Within the next 30 minutes we had four hits and landed two more fish of comparable size and shape. Although we didn’t land a 4-pounder, it was clear that the fish were more plentiful and heftier than I remembered from previous years.
All of our hits came in roughly eight feet of water along the sides or fronts of docks. The bites were all on Zoom Finesse worms in a green pumpkinseed or shad color, Texas-rigged with a 1/4-oz. bullet weight and a bead. We were fishing 10-lb. Berkeley Trilene clear line.
The technique was to cast under or as close to the dock as possible, let the bait sink to the bottom and retrieve while slowly shaking the rod tip steadily. Bites were subtle and often short, so we let the fish run a few feet before setting the hook.
“I was pretty sure that the action would pick up as the day warmed,” said Larry. “In fact, I will usually fish the afternoon this time of year rather than the mornings. If we have a few bright warm days in a row, the fish can really get active.”
Larry said that it is also good to fish the leading edge of a cold front. The falling barometer and windy conditions will often really turn the fish on, even if a cold wind isn’t so good in the human comfort department.

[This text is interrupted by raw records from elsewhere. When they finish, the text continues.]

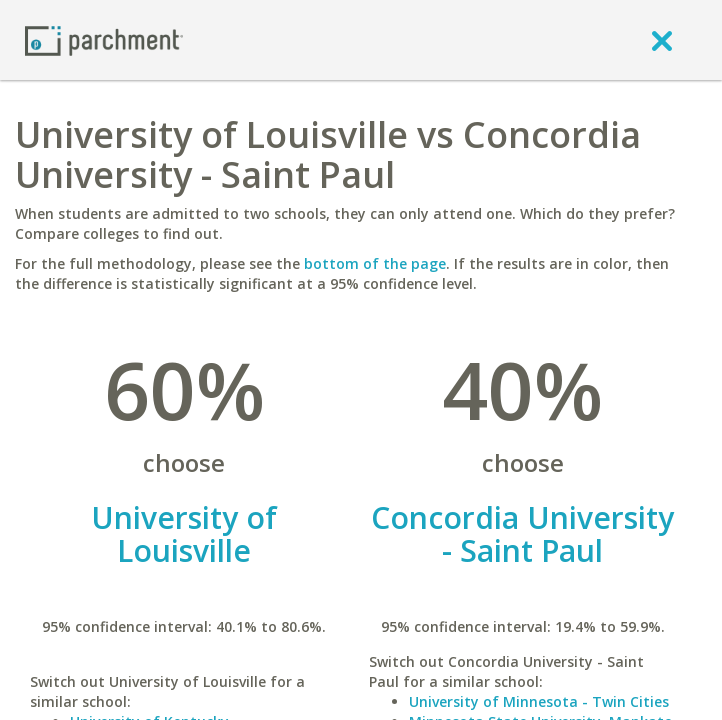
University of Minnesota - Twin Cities (539, 701)
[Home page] (104, 39)
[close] (662, 40)
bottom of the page (375, 263)
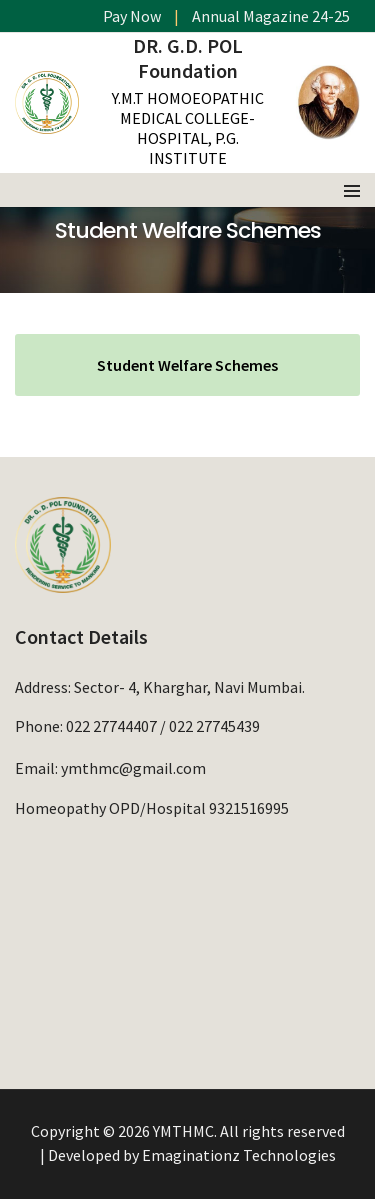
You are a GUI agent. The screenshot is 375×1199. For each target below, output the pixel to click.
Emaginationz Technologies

On the dock pattern, Larry says that if you pull one or two fish out of a dock it is best to move on to a similar dock rather than continuing to beat the one where you caught the fish.
“I seldom catch more than one or two fish on a particular dock at any one time,” says Larry. “If you leave it for an hour or so and return, it just might produce again, but I generally don’t try to pull five or six fish out of a single dock at one time.”
Larry says this boat-dock pattern will continue until the fish spawn in late March.
Whether it is the result of the change in size limit imposed by DNR, the introduction of the blueback herring to the lake as a forage fish, or a combination of both, it is clear that the spotted-bass population on Lanier is thriving. Biologists, and tournament and club fishermen, are consistently reporting that this lake is on a strong upward climb as far as its spotted-bass fishery is concerned. By all reports the fish are larger on average, more plentiful than they have ever been before and shallower for more of the year and therefore easier to locate and catch.
My own first-hand experience on a single outing with Larry supported the story I’d heard from just about everyone I talked to. As a result, I believe that I have joined the ranks of anglers who, when talking about Lake Lanier, will say “That lake has really changed.” I strongly recommend that you head out and give it a try.